*** Opening of SUPPLIED MATERIAL ***

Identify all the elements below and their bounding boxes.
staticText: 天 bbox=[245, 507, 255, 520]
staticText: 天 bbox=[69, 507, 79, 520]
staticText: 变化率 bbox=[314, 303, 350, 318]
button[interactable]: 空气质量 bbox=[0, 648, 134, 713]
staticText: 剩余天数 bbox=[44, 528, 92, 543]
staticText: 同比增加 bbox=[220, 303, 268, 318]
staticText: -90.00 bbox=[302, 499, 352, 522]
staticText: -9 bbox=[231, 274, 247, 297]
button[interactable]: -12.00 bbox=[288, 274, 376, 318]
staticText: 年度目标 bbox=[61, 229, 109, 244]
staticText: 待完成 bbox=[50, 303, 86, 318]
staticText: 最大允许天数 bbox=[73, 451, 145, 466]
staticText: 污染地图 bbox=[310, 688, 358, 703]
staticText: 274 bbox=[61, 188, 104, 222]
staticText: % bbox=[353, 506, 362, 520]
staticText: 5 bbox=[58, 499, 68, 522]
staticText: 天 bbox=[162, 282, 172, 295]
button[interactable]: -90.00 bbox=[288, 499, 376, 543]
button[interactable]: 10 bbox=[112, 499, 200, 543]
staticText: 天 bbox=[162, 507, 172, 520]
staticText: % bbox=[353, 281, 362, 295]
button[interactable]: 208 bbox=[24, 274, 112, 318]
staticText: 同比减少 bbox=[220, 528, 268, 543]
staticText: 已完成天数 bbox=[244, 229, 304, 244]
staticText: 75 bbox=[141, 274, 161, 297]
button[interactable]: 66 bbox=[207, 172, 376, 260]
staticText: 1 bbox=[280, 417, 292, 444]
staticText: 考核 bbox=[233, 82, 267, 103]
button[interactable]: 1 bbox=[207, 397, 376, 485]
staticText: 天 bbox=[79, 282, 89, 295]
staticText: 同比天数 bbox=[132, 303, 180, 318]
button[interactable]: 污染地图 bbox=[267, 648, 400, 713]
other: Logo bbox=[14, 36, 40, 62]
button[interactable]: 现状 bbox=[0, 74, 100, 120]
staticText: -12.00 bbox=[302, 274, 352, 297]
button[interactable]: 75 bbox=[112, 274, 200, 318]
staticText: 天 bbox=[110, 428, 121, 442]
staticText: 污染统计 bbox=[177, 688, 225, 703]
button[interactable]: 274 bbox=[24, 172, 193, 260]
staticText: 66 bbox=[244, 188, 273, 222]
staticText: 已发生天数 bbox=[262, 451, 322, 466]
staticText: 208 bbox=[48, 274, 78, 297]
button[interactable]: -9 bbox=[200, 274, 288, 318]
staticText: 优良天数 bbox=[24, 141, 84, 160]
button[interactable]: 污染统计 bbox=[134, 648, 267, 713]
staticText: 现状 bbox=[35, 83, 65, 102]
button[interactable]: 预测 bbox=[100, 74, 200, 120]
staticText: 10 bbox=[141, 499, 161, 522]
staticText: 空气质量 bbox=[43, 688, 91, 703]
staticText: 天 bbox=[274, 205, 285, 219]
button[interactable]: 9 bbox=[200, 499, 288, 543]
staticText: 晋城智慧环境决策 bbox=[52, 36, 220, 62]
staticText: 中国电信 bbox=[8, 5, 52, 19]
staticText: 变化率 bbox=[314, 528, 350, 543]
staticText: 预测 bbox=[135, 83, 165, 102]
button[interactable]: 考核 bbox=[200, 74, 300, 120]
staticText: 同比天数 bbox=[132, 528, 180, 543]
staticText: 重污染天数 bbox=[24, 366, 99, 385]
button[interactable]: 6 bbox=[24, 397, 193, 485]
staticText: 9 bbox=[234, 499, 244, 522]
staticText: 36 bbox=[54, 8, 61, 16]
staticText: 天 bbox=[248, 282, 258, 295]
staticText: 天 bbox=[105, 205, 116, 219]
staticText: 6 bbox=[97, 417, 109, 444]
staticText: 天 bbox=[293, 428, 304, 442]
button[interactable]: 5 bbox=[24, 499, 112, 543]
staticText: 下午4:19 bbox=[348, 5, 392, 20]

*** Close of SUPPLIED MATERIAL ***

### AIM OF THE EXERCISE:
Transcribe the data above in full, exactly as it appears.

### RESULT OF THIS EXERCISE:
Identify all the elements below and their bounding boxes.
staticText: 天 bbox=[245, 507, 255, 520]
staticText: 天 bbox=[69, 507, 79, 520]
staticText: 变化率 bbox=[314, 303, 350, 318]
button[interactable]: 空气质量 bbox=[0, 648, 134, 713]
staticText: 剩余天数 bbox=[44, 528, 92, 543]
staticText: 同比增加 bbox=[220, 303, 268, 318]
staticText: -90.00 bbox=[302, 499, 352, 522]
staticText: -9 bbox=[231, 274, 247, 297]
button[interactable]: -12.00 bbox=[288, 274, 376, 318]
staticText: 年度目标 bbox=[61, 229, 109, 244]
staticText: 待完成 bbox=[50, 303, 86, 318]
staticText: 最大允许天数 bbox=[73, 451, 145, 466]
staticText: 污染地图 bbox=[310, 688, 358, 703]
staticText: 274 bbox=[61, 188, 104, 222]
staticText: % bbox=[353, 506, 362, 520]
staticText: 5 bbox=[58, 499, 68, 522]
staticText: 天 bbox=[162, 282, 172, 295]
button[interactable]: -90.00 bbox=[288, 499, 376, 543]
button[interactable]: 10 bbox=[112, 499, 200, 543]
staticText: 天 bbox=[162, 507, 172, 520]
staticText: % bbox=[353, 281, 362, 295]
button[interactable]: 208 bbox=[24, 274, 112, 318]
staticText: 同比减少 bbox=[220, 528, 268, 543]
staticText: 已完成天数 bbox=[244, 229, 304, 244]
staticText: 75 bbox=[141, 274, 161, 297]
button[interactable]: 66 bbox=[207, 172, 376, 260]
staticText: 1 bbox=[280, 417, 292, 444]
staticText: 考核 bbox=[233, 82, 267, 103]
button[interactable]: 1 bbox=[207, 397, 376, 485]
staticText: 天 bbox=[79, 282, 89, 295]
staticText: 同比天数 bbox=[132, 303, 180, 318]
button[interactable]: 污染地图 bbox=[267, 648, 400, 713]
other: Logo bbox=[14, 36, 40, 62]
button[interactable]: 现状 bbox=[0, 74, 100, 120]
staticText: -12.00 bbox=[302, 274, 352, 297]
button[interactable]: 75 bbox=[112, 274, 200, 318]
staticText: 天 bbox=[110, 428, 121, 442]
staticText: 污染统计 bbox=[177, 688, 225, 703]
button[interactable]: 274 bbox=[24, 172, 193, 260]
staticText: 66 bbox=[244, 188, 273, 222]
staticText: 已发生天数 bbox=[262, 451, 322, 466]
staticText: 208 bbox=[48, 274, 78, 297]
button[interactable]: -9 bbox=[200, 274, 288, 318]
staticText: 优良天数 bbox=[24, 141, 84, 160]
button[interactable]: 污染统计 bbox=[134, 648, 267, 713]
staticText: 现状 bbox=[35, 83, 65, 102]
button[interactable]: 预测 bbox=[100, 74, 200, 120]
staticText: 10 bbox=[141, 499, 161, 522]
staticText: 空气质量 bbox=[43, 688, 91, 703]
staticText: 天 bbox=[274, 205, 285, 219]
button[interactable]: 9 bbox=[200, 499, 288, 543]
staticText: 晋城智慧环境决策 bbox=[52, 36, 220, 62]
staticText: 中国电信 bbox=[8, 5, 52, 19]
staticText: 变化率 bbox=[314, 528, 350, 543]
staticText: 预测 bbox=[135, 83, 165, 102]
button[interactable]: 考核 bbox=[200, 74, 300, 120]
staticText: 同比天数 bbox=[132, 528, 180, 543]
staticText: 重污染天数 bbox=[24, 366, 99, 385]
button[interactable]: 6 bbox=[24, 397, 193, 485]
staticText: 9 bbox=[234, 499, 244, 522]
staticText: 36 bbox=[54, 8, 61, 16]
staticText: 天 bbox=[248, 282, 258, 295]
staticText: 天 bbox=[105, 205, 116, 219]
staticText: 6 bbox=[97, 417, 109, 444]
staticText: 天 bbox=[293, 428, 304, 442]
button[interactable]: 5 bbox=[24, 499, 112, 543]
staticText: 下午4:19 bbox=[348, 5, 392, 20]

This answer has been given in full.